Camillus’ low revenue forced the management to announce salary cuts, but this measure proved unpopular.
After a long strike, the company’s workers finally agreed to the salary reductions, but by then, the firm could only accept a fraction of the original workers.
The firm’s worker’s union problems and the increased competition saw Camillus lose many customers, declaring bankruptcy in early 2007. The company’s assets were auctioned later that year, marking its end.
How To Identify Fake Cattaraugus Knives?
Cattaraugus knives have grown in value over time, and some unscrupulous dealers are known to scam unknowing buyers.
To identify an original knife, check the tang stamp.

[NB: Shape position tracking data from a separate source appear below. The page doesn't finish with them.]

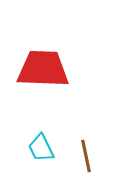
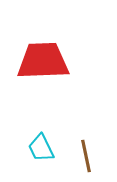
red trapezoid: moved 8 px up; rotated 4 degrees counterclockwise
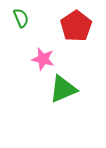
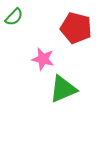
green semicircle: moved 7 px left, 1 px up; rotated 66 degrees clockwise
red pentagon: moved 2 px down; rotated 24 degrees counterclockwise
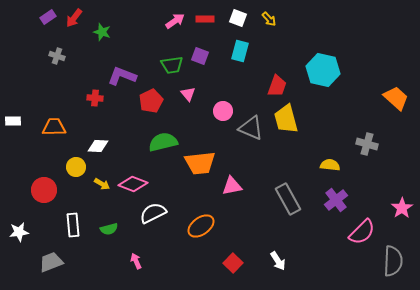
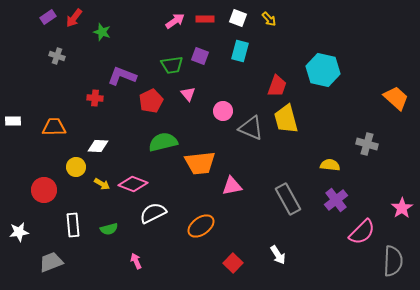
white arrow at (278, 261): moved 6 px up
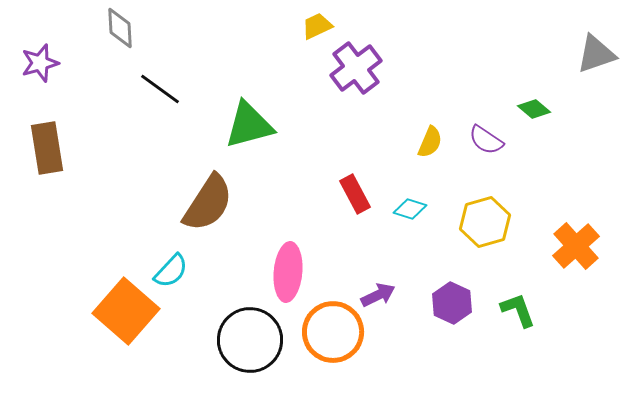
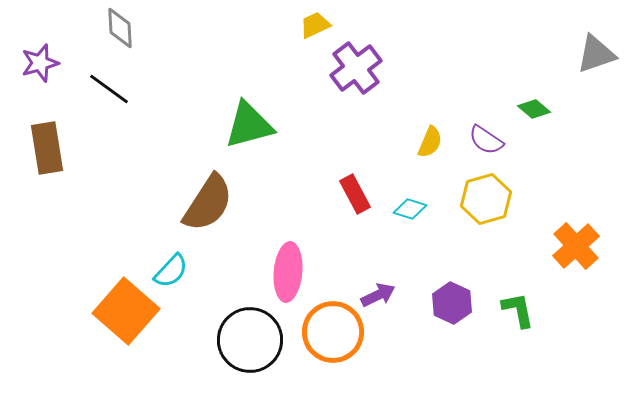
yellow trapezoid: moved 2 px left, 1 px up
black line: moved 51 px left
yellow hexagon: moved 1 px right, 23 px up
green L-shape: rotated 9 degrees clockwise
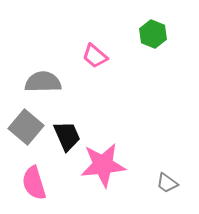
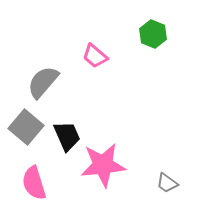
gray semicircle: rotated 48 degrees counterclockwise
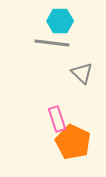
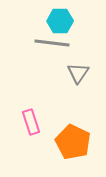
gray triangle: moved 4 px left; rotated 20 degrees clockwise
pink rectangle: moved 26 px left, 3 px down
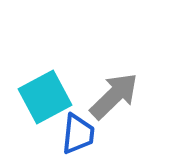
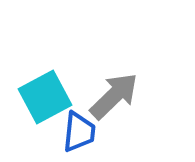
blue trapezoid: moved 1 px right, 2 px up
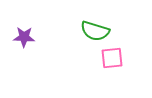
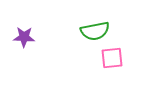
green semicircle: rotated 28 degrees counterclockwise
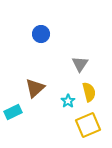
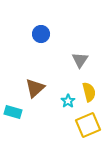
gray triangle: moved 4 px up
cyan rectangle: rotated 42 degrees clockwise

If the font seems a bit off, smaller, or poorly written, the knife is most likely a rip-off.
Dating a Cattaraugus knife is challenging since the tang stamps are unreliable. However, the information on the stamp can help point you in the right direction and identify the blade as an original.
Model number indicates the knife’s era by showing whether the blade was made for civilian or military use.
Catalogs and books are great for dating Cattaraugus knives, even if you have little knowledge about the blades. In extreme cases, ask for help from experts.
However, since there are over 100 types of Cattaraugus knives, you should consult several experts to get an accurate date of manufacture.